From trading strategies to outage planing, we optimize your plant to peak efficiency.
From optimizing trading strategies in deregulated energy markets to synchronizing outage planning with operational data, BKO helps power and utilities sectors create more value.
Dispatching power plant generation optimally enables wholesale generators to maximize their revenue. Machine learning models of power plant performance enable optimized trading strategies in deregulated energy markets.

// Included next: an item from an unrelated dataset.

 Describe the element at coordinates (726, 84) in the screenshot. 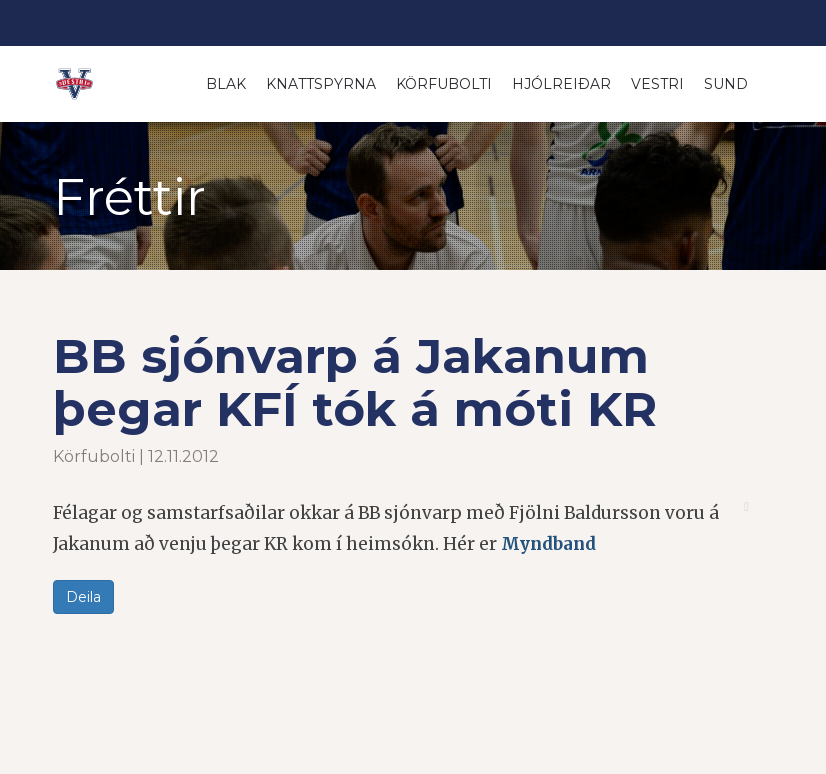 I see `Sund` at that location.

Using Aveva PI operational data greatly improves outage planning. Plant managers can use machine learning applications to better forecast asset outage spend and duration. Engine degradation and equipment events can be predicted and monitored by using both supervised and unsupervised machine learning techniques.
Forecasting power generation from renewable assets including wind, solar and storage can get complicated. We can help renewable operators optimize their asset dispatch by building deep learning and deep reinforcement learning algorithms that outperform traditional methods.
Particularly useful for generation asset owners who don’t want to hire control engineers, have limited access to them, or cannot justify the cost, based on the asset size. One of our engineers can monitor multiple assets from multiple owners, achieving significant benefits of scale.Services fall into three broad categories:
- Monitoring for anomaly detection.
- Monitoring for maintenance optimization.
- Monitoring for performance improvement and cost reduction.
BKO Services will work with any client-side hardware or software, bringing you the benefits that come from monitoring by skilled engineers, analysis using Machine Learning, and reporting from data stored in Modern Real-Time databases, and Cloud technologies.
Our engineers perform anomaly detection using in-house trained predictive models to provide early warning alerts and diagnostic guidance to our customers. In a complex industry setting such as power plants, aviation etc. Anomaly detection is critical to raise alarms beforehand to prevent significant damages and mishaps. Here, we propose a novel approach of using a multimodal neural network-based autoencoder. These detected anomalies generally tend to be more accurate and robust than anomalies detected by a single data source as latent representations capture inter-dependencies between different parts of the system through those multiple data sources.